Collected data –
----------------------------------------

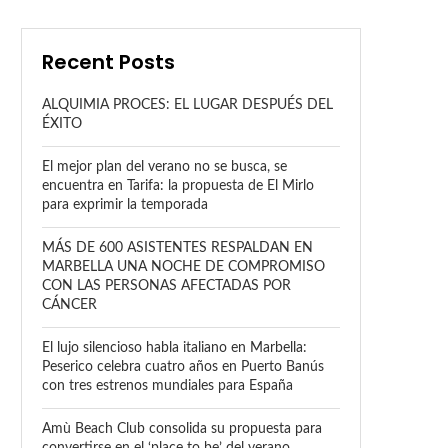
Recent Posts
ALQUIMIA PROCES: EL LUGAR DESPUÉS DEL
ÉXITO
El mejor plan del verano no se busca, se
encuentra en Tarifa: la propuesta de El Mirlo
para exprimir la temporada
MÁS DE 600 ASISTENTES RESPALDAN EN
MARBELLA UNA NOCHE DE COMPROMISO
CON LAS PERSONAS AFECTADAS POR
CÁNCER
El lujo silencioso habla italiano en Marbella:
Peserico celebra cuatro años en Puerto Banús
con tres estrenos mundiales para España
Amù Beach Club consolida su propuesta para
convertirse en el ‘place to be’ del verano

----------------------------------------

Problem to work on –
Reproduce each line of the records exactly and exclude any images.

Result of this task –
Recent Posts
ALQUIMIA PROCES: EL LUGAR DESPUÉS DEL
ÉXITO
El mejor plan del verano no se busca, se
encuentra en Tarifa: la propuesta de El Mirlo
para exprimir la temporada
MÁS DE 600 ASISTENTES RESPALDAN EN
MARBELLA UNA NOCHE DE COMPROMISO
CON LAS PERSONAS AFECTADAS POR
CÁNCER
El lujo silencioso habla italiano en Marbella:
Peserico celebra cuatro años en Puerto Banús
con tres estrenos mundiales para España
Amù Beach Club consolida su propuesta para
convertirse en el ‘place to be’ del verano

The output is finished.